Wednesday, June 9, 2010


My friends who know me understand that I go through phases. I become obsessed. For a long time, I made soups several times per week. Soups are nourishing and comforting. They can be whatever you want them to be: thick or thin, sweet or savory, cold or hot. I love them year-round, but especially when it's cold outside. I also love them because making them is a great way to clean out the refrigerator!! Few soups are harmed by the addition of a potato or some lonely broccoli crowns. They are also wonderful because you can use canned stock and still manage to make a decent soup. I admit, I do like to make my own stock, but that does require planning and time. I always keep Swanson's 99% fat free chicken stock handy. Or the low-sodium College Inn chicken broth. (There was a time when using canned stock would have been anathema to me. Times change . . . )

This past winter, my favorite became split pea soup. My father turned me on to split pea soup when I was a child. Daddy used a pressure cooker to cook the split peas and the ham hocks. Daddy's was on the thick side. And if memory serves me, he would add dumplings. The soup was tasty, but the dumplings seemed a little too heavy to me. I still haven't mastered the art of using a pressure cooker, but I did manage to master making split pea soup. It's quick and very easy, and the pay-back is huge. :-)

I like to use ham hocks, but you could just as easily use smoked turkey wings if you want to stay away from pork.

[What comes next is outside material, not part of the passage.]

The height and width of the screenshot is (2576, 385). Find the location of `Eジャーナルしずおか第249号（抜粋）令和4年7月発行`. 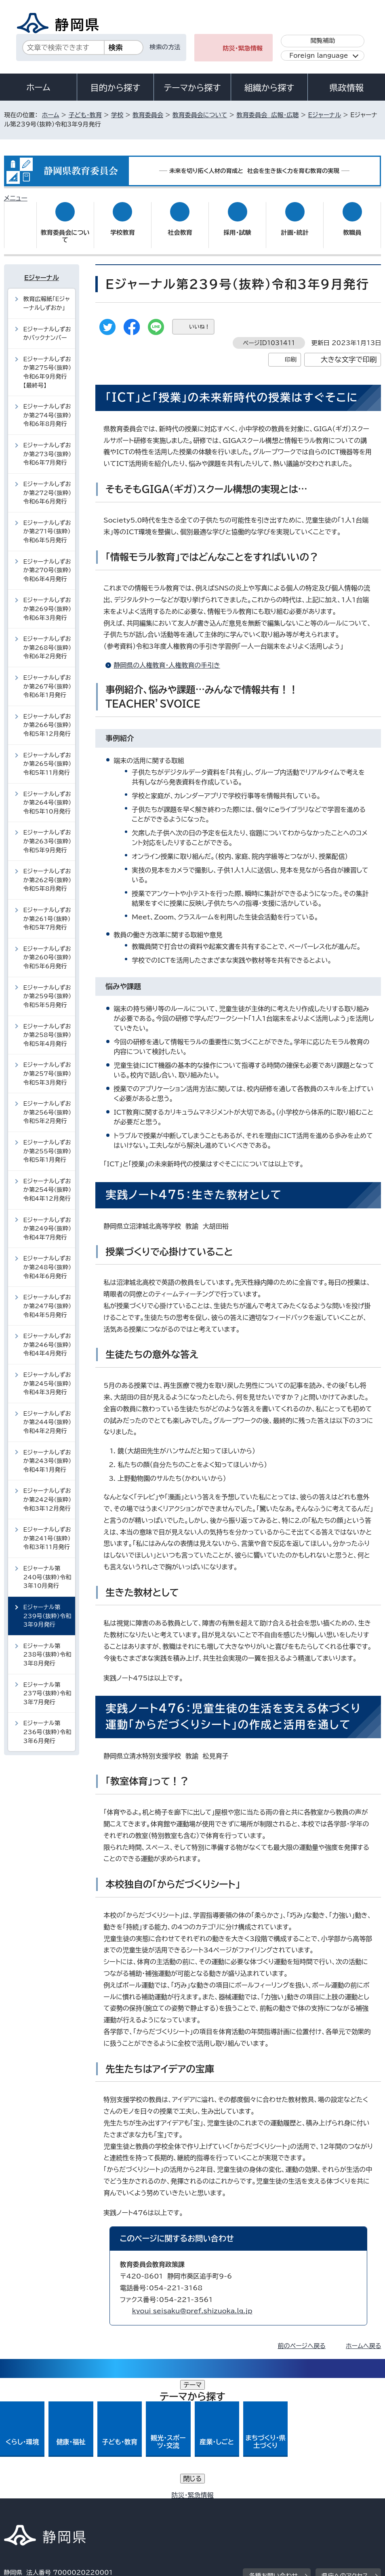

I soak the split peas in water that I boiled. If you do this, then they're ready to be used in about 30 minutes or so. While I don't add dumplings, I do like to add potatoes to my split pea soup. And I use fresh herbs, such as thyme, bay leaf and rosemary. And of course, plenty of carrots, celery and onion.

1 bag of split peas, soaked for 30 minutes in water
1 tablespoon of olive oil
3 carrots, peeled and chopped
3 celery stalks, chopped -- use the leaves, too
1 very large onion, chopped
3 ham hocks
7-10 cups of chicken stock (depends on how big your soup pot is)
2 potatoes, peeled and diced
several sprigs of fresh thyme
2 bay leaves
1 length of rosemary, chopped fine
salt and pepper to taste

Heat the olive oil in the soup pot over a low-medium flame. Add the onion and saute until it becomes translucent. Add the carrots and celery and saute until the vegetables are soft.

Add the ham hocks, the split peas (drained), seasonings (minus the salt), and the chicken stock. Bring to a boil and then turn the heat down. After about 20 minutes, add the diced potato. Add salt if necessary. Depending on the saltiness of the ham hocks and the chicken stock, you may not need to add any.

I like to serve a big garden salad with the soup.